Although the Reserve contains some of the best examples of native Hudson River estuarine natural communities, historically these sites have been affected negatively by invasive plant species, altered hydrology, land use patterns, and dredging and filling activities associated with the construction of the federal navigation channel and railroad dikes. While many of these impacts are irreversible, there are opportunities for enhancing ecosystem function in the Reserve through habitat restoration. As a living laboratory, the Reserve serves as both a reference site and place to test innovative restoration strategies that advance restoration science and inform decision‐making. We leverage long‐term monitoring data to evaluate restoration success and develop models and tools to support restoration planning.

    Side Channel

    We began working with the New York State Thruway Authority (NYSTA) in 2013 to design and implement the restoration of a tidal side channel at Stockport Flats. The project is the first of its kind in the Hudson River estuary and is intended to restore a valuable mosaic of shallow water, tidal wetland, and shoreline habitats.
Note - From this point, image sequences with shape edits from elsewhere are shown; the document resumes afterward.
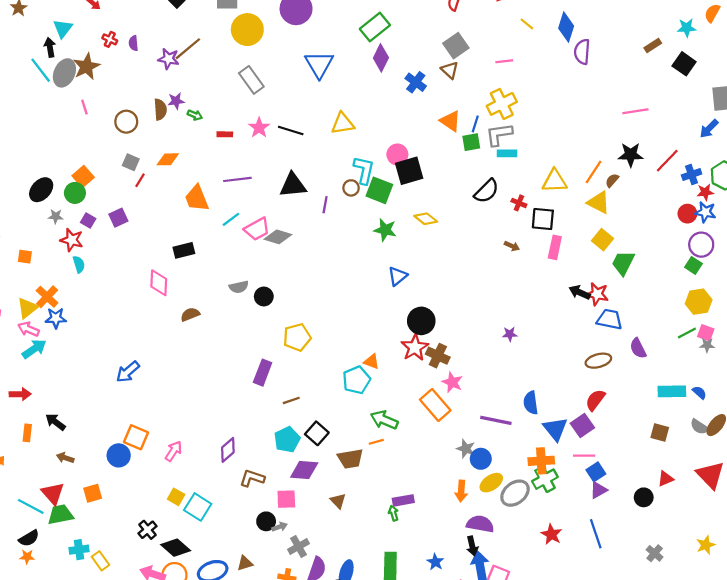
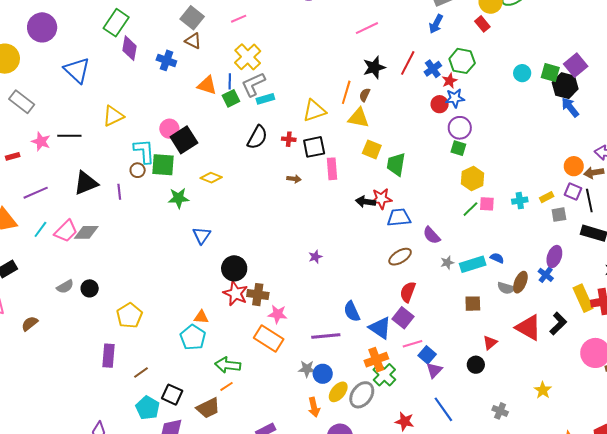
gray star: (707, 345) -> (447, 263), moved

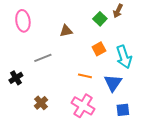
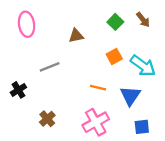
brown arrow: (118, 11) -> (143, 20), moved, turned -64
cyan arrow: (124, 57) -> (143, 66), turned -35
pink cross: (83, 106) -> (96, 122), turned 30

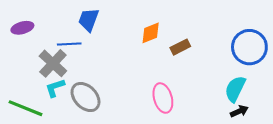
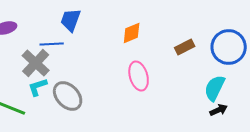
brown rectangle: (180, 47) -> (185, 47), moved
pink ellipse: (163, 98) -> (139, 76), moved

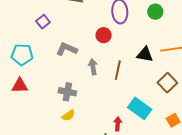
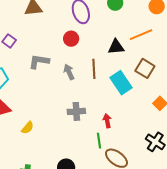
gray cross: (67, 92) -> (76, 111), moved
cyan rectangle: (140, 108) -> (121, 83), moved, turned 35
yellow semicircle: (68, 115) -> (28, 128), moved

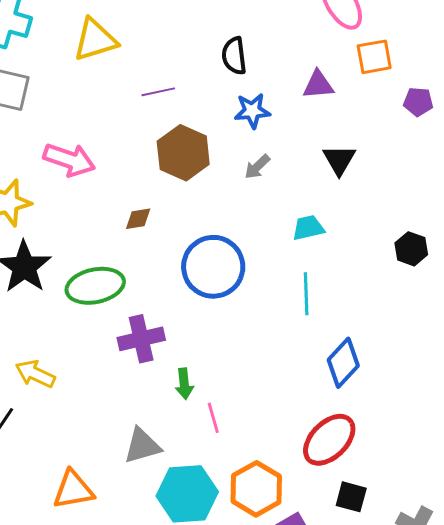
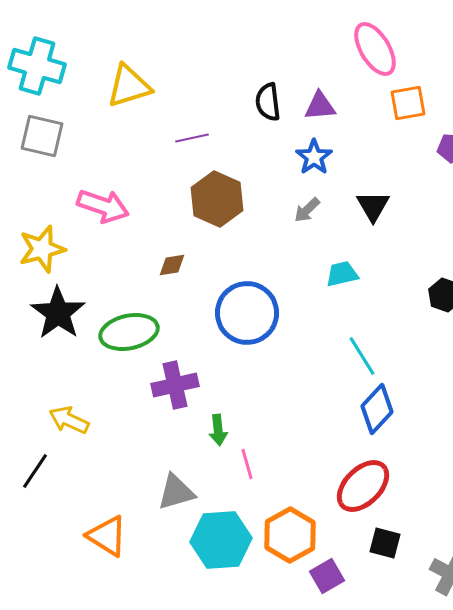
purple triangle: (318, 85) -> (320, 106), moved
blue star: (252, 111) -> (314, 157), moved, turned -30
gray arrow: (257, 167) -> (307, 210), moved
cyan line: (306, 294) -> (362, 356), moved, turned -30
orange triangle: (73, 490) -> (107, 536), turned 42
    Construction of the 1,200-foot-long by 100-foot-wide side channel was completed in 2017. The project involved the excavation and onsite reuse of approximately 20,000 cubic yards of historical dredge spoils and the installation of more than 5,000 native plant plugs and 600 live stakes. Since 2018, we have been monitoring key structural and functional indicators of ecosystem health. Continued monitoring at both project and reference sites will inform adaptive management, evaluate project success, and guide future restoration efforts.

    Oyster Habitat

    In 2018, we worked with NYSTA, AKRF, Inc., the Hudson River Foundation, the Billion Oyster Project, and the University of New Hampshire to create more than five acres of oyster habitat at three sites near the new Governor Mario M. Cuomo Bridge. These sites were selected after a three-year pilot study on the performance of various artificial reef materials and locations for restoration in the Tappan Zee.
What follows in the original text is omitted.